*** Opening of EXERCISE INPUT ***

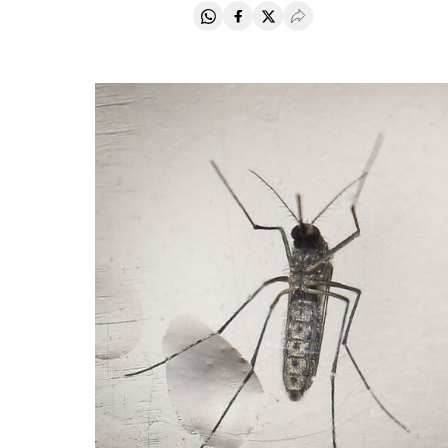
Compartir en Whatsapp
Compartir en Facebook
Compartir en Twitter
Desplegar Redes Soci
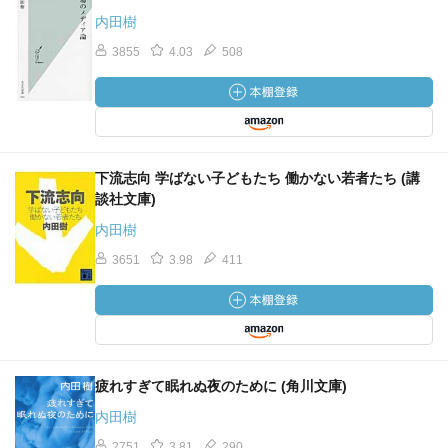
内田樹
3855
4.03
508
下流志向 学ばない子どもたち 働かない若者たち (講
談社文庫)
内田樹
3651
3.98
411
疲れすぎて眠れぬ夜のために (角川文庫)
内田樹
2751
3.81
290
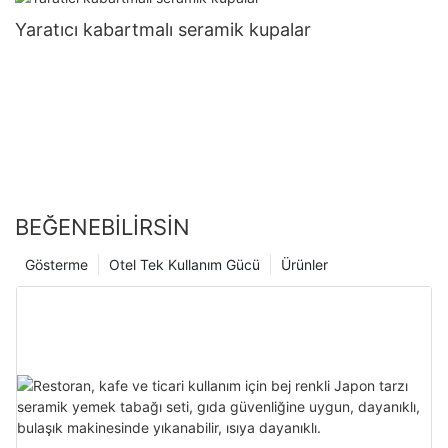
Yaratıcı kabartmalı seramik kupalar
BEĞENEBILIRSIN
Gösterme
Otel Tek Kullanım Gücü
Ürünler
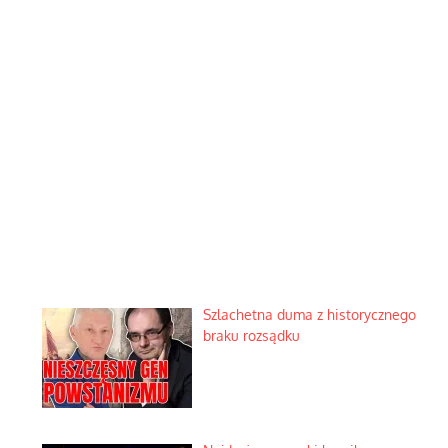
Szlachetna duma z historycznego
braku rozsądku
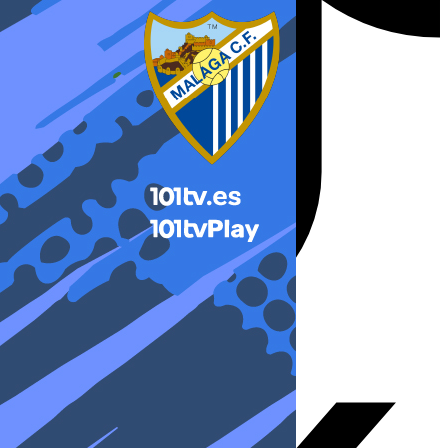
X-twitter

*** Close of EXERCISE INPUT ***
*** Opening of EXERCISE INPUT ***

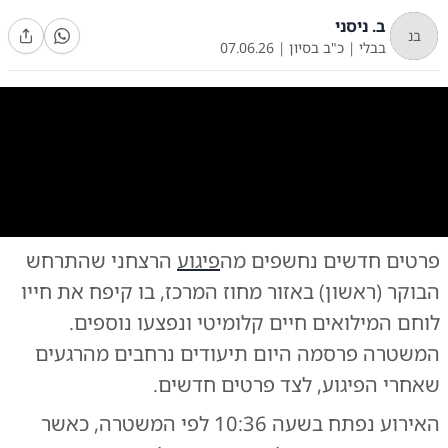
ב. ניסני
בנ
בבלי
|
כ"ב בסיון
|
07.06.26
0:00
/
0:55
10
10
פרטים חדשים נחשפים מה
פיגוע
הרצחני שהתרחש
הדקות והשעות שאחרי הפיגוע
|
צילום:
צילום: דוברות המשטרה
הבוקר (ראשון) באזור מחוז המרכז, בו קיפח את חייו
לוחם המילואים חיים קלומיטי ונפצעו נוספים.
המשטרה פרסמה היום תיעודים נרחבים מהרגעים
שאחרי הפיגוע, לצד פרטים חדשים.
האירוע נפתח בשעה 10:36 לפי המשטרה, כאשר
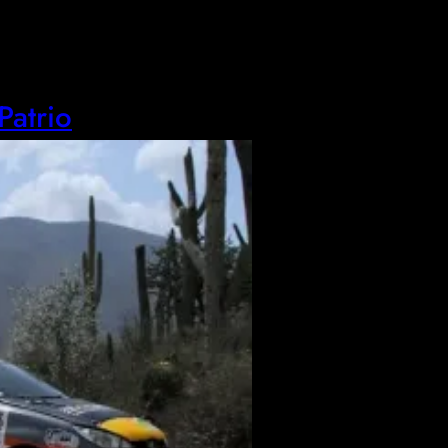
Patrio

*** Close of EXERCISE INPUT ***

> _WHAT THE TASK REQUIRES_
Find how many lines in the entries above have the string "הפיגוע" and report only that number.

> _THE COMPLETED TASK_
2